Increasingly, advanced digital twins are becoming more and more prevalent and can provide data-centric insights on the behavior of a particular asset (be it equipment, facility, or system). This approach's benefits are generally limited to conventional maintenance applications, such as condition-based modeling (CBM) and prognostic and health management (PHM). By comparison, rigorous physics-based models can provide critical insights to the performance of the assets but are generally inadequate for real-time operations because of their relatively slow performance.
Recent developments in AI combining data- and model-centric approaches provide a powerful and elegant solution to this issue. These “hybrid-AI” models can run an order of magnitude faster than their predecessors, with a flexibility and scalability that enable large-scale optimization in a fraction of a second, along with improving asset health and productivity. Applying this hybrid-AI approach to an amine-based carbon capture plant, for example, made it possible to build a surrogate model that reproduced the same results as a rigorous process-based model (within 1% error) 100 times faster.
A similar approach was applied to model CO2 transport via pipeline to help prevent common flow assurance issues such as pipeline leak, corrosion, and solid formation. These surrogate models were all built using the ONNX open format and Python recipes, making it possible to combine them in new ways. Such open-source approaches to model building are opening the door to large-scale optimization that immensely benefits CCUS operations.
Breaking silos with digitally enabled workflows and collaboration
Many CCUS operators claim they're suffering from inefficient workflows inherited from oil and gas practices where there is also an abundance of untapped expertise, knowledge, data, and resources that can be applied to CCUS projects. In many ways, CCUS projects are more complex than oil and gas projects due to the large number and variety of stakeholders involved—not to mention the low maturity of standards or best practices.

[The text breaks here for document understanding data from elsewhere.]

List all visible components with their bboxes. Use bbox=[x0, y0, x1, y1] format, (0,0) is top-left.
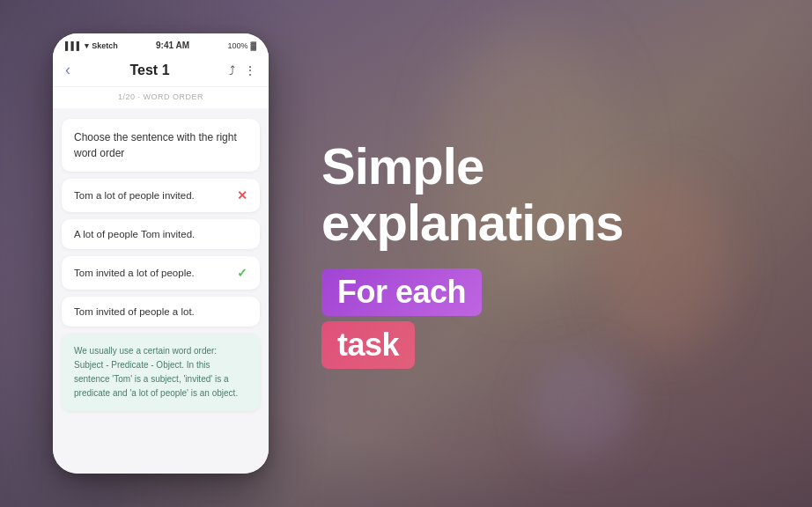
progress-area: 1/20 · WORD ORDER bbox=[53, 87, 269, 108]
answer-text-1: Tom a lot of people invited. bbox=[74, 190, 237, 201]
question-card: Choose the sentence with the right word … bbox=[62, 119, 260, 172]
answer-card-2[interactable]: A lot of people Tom invited. bbox=[62, 219, 260, 249]
status-bar: ▌▌▌ ▾ Sketch 9:41 AM 100% ▓ bbox=[53, 33, 269, 54]
signal-icon: ▌▌▌ bbox=[65, 41, 82, 50]
nav-actions: ⤴ ⋮ bbox=[229, 63, 256, 77]
explanation-text: We usually use a certain word order: Sub… bbox=[74, 346, 238, 398]
answer-card-1[interactable]: Tom a lot of people invited. ✕ bbox=[62, 179, 260, 212]
menu-button[interactable]: ⋮ bbox=[244, 63, 256, 77]
main-heading: Simple explanations bbox=[321, 138, 759, 251]
highlight-pill-2: task bbox=[321, 321, 415, 369]
answer-text-2: A lot of people Tom invited. bbox=[74, 229, 247, 239]
status-battery: 100% ▓ bbox=[227, 41, 256, 50]
answer-card-3[interactable]: Tom invited a lot of people. ✓ bbox=[62, 256, 260, 290]
wifi-icon: ▾ bbox=[85, 41, 89, 50]
status-time: 9:41 AM bbox=[156, 40, 189, 50]
highlight-row-2: task bbox=[321, 321, 759, 369]
battery-icon: ▓ bbox=[250, 41, 256, 50]
highlight-pill-1: For each bbox=[321, 268, 482, 316]
highlight-row-1: For each bbox=[321, 268, 759, 316]
phone-body: Choose the sentence with the right word … bbox=[53, 108, 269, 474]
explanation-card: We usually use a certain word order: Sub… bbox=[62, 334, 260, 411]
highlight-container: For each task bbox=[321, 268, 759, 369]
nav-title: Test 1 bbox=[129, 62, 169, 78]
answer-text-3: Tom invited a lot of people. bbox=[74, 268, 237, 278]
main-content: ▌▌▌ ▾ Sketch 9:41 AM 100% ▓ ‹ Test 1 ⤴ ⋮… bbox=[0, 0, 812, 507]
progress-label: 1/20 · WORD ORDER bbox=[118, 92, 203, 101]
right-content: Simple explanations For each task bbox=[269, 138, 759, 369]
status-signal: ▌▌▌ ▾ Sketch bbox=[65, 41, 118, 50]
answer-text-4: Tom invited of people a lot. bbox=[74, 306, 247, 317]
share-button[interactable]: ⤴ bbox=[229, 63, 235, 77]
heading-line-2: explanations bbox=[321, 195, 759, 251]
wrong-icon-1: ✕ bbox=[237, 188, 247, 202]
answer-card-4[interactable]: Tom invited of people a lot. bbox=[62, 297, 260, 327]
battery-label: 100% bbox=[227, 41, 247, 50]
back-button[interactable]: ‹ bbox=[65, 61, 70, 79]
nav-bar: ‹ Test 1 ⤴ ⋮ bbox=[53, 54, 269, 87]
heading-line-1: Simple bbox=[321, 138, 759, 195]
check-icon-3: ✓ bbox=[237, 266, 247, 280]
question-text: Choose the sentence with the right word … bbox=[74, 131, 237, 159]
carrier-label: Sketch bbox=[92, 41, 118, 50]
phone-mockup: ▌▌▌ ▾ Sketch 9:41 AM 100% ▓ ‹ Test 1 ⤴ ⋮… bbox=[53, 33, 269, 474]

For CCUS projects to be economical, there’s a need to achieve more with streamlined teams, existing expertise and data, and a holistic approach from project inception all the way through post-closure. This can only succeed by leveraging digital tech to extract insights from small amounts of data and using automation and machine learning to enable informed and prompt decision making.

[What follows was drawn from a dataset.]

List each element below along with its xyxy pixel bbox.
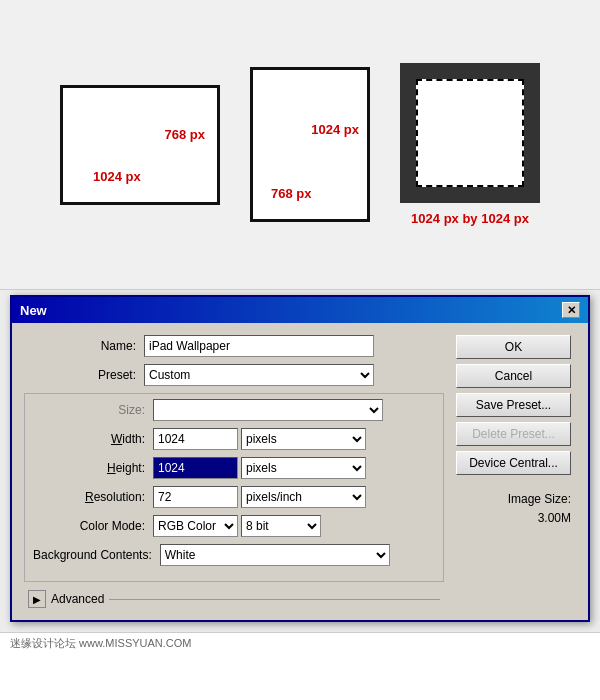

Collaboration is critical to ensure CCUS projects can scale at the required pace to deliver meaningful climate action, and more broadly, the success of the energy transition. Collaboration within organizations—as well as between and with suppliers, service providers, partners, and regulatory bodies—can bring traceability and transparency to the decision-making process.

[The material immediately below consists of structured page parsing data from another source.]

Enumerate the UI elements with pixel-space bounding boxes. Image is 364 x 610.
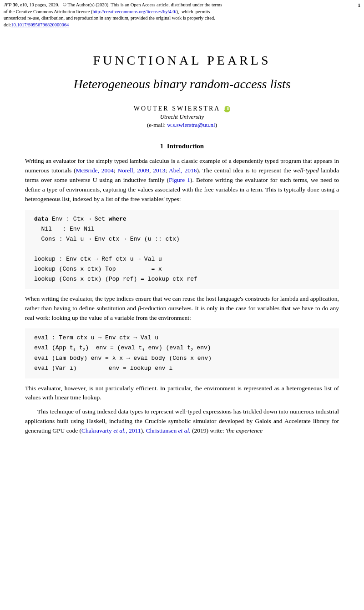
code1-line6: lookup (Cons x ctx) Top = x [34,264,330,274]
paragraph-4: This technique of using indexed data typ… [25,407,339,436]
header-doi-line: doi:10.1017/S0956796820000064 [4,22,345,29]
cc-license-link[interactable]: http://creativecommons.org/licenses/by/4… [92,9,176,14]
orcid-icon: ID [224,106,230,112]
welltyped-text: well-typed [293,167,318,174]
header-page-number: 1 [358,2,361,9]
ref-norell-2013[interactable]: 2013 [153,167,165,174]
code1-line2: Nil : Env Nil [34,224,330,234]
cons-keyword: Cons [41,236,56,242]
code1-line5: lookup : Env ctx → Ref ctx u → Val u [34,254,330,264]
author-email-link[interactable]: w.s.swierstra@uu.nl [167,121,215,128]
code2-line2: eval (App t1 t2) env = (eval t1 env) (ev… [34,343,330,353]
page: JFP 30, e10, 10 pages, 2020. © The Autho… [0,0,364,449]
code1-line1: data Env : Ctx → Set where [34,214,330,224]
code2-line4: eval (Var i) env = lookup env i [34,363,330,373]
doi-label: doi: [4,22,11,27]
section1-title: Introduction [167,142,204,150]
ref-mcbride[interactable]: McBride, 2004 [76,167,114,174]
paper-title: Heterogeneous binary random-access lists [25,76,339,92]
paragraph-1: Writing an evaluator for the simply type… [25,156,339,204]
code-block-2: eval : Term ctx u → Env ctx → Val u eval… [25,328,339,378]
the-text: the [9,9,15,14]
commons-text: Commons [33,9,53,14]
author-block: WOUTER SWIERSTRA ID Utrecht University (… [25,105,339,129]
main-content: FUNCTIONAL PEARLS Heterogeneous binary r… [0,30,364,449]
code1-line7: lookup (Cons x ctx) (Pop ref) = lookup c… [34,274,330,284]
code2-line1: eval : Term ctx u → Env ctx → Val u [34,333,330,343]
code-block-1: data Env : Ctx → Set where Nil : Env Nil… [25,210,339,289]
paragraph-3: This evaluator, however, is not particul… [25,384,339,403]
header-left: JFP 30, e10, 10 pages, 2020. © The Autho… [4,2,345,29]
journal-title: FUNCTIONAL PEARLS [25,53,339,68]
ref-figure1[interactable]: Figure 1 [169,176,190,183]
ref-norell-2009[interactable]: Norell, 2009 [117,167,149,174]
code1-line3: Cons : Val u → Env ctx → Env (u :: ctx) [34,234,330,244]
section1-header: 1 Introduction [25,142,339,150]
author-email-line: (e-mail: w.s.swierstra@uu.nl) [25,121,339,129]
header-bar: JFP 30, e10, 10 pages, 2020. © The Autho… [0,0,364,30]
attribution-text: Attribution [54,9,75,14]
paragraph-2: When writing the evaluator, the type ind… [25,294,339,323]
journal-ref: JFP 30, e10, 10 pages, 2020. [4,2,59,7]
ref-christiansen[interactable]: Christiansen et al. [146,427,191,434]
author-affiliation: Utrecht University [25,113,339,121]
header-line3: unrestricted re-use, distribution, and r… [4,15,345,22]
creative-text: Creative [16,9,32,14]
doi-link[interactable]: 10.1017/S0956796820000064 [11,22,69,27]
ref-abel[interactable]: Abel, 2016 [169,167,197,174]
ref-chakravarty[interactable]: Chakravarty et al., 2011 [81,427,141,434]
code2-line3: eval (Lam body) env = λ x → eval body (C… [34,353,330,363]
section1-number: 1 [160,142,164,150]
header-line1: JFP 30, e10, 10 pages, 2020. © The Autho… [4,2,345,9]
author-name: WOUTER SWIERSTRA ID [25,105,339,112]
header-line2: of the Creative Commons Attribution lice… [4,9,345,15]
code1-line4 [34,244,330,254]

The role of digital tech goes beyond just connecting data and workflows across CO2 capture, transport, and storage. It extends to a mindset change, by breaking disciplinary and organizational silos through the promotion of data sharing and open collaboration, bringing people together to make the best possible decisions.
Deploying digital at scale impacts the viability of CCUS across the board. As we have seen, the open collaboration that is vital to CCUS is only possible with an interoperable digital platform to connect workflows. And the benefit is greater than improving communications: Costs are significantly reduced, safety is improved, efficiency increases, and better decision making is enabled. The drive toward net-zero carbon emissions by 2050 cannot happen without CCUS, and digital tech is what shifts the economics to make CCUS happen.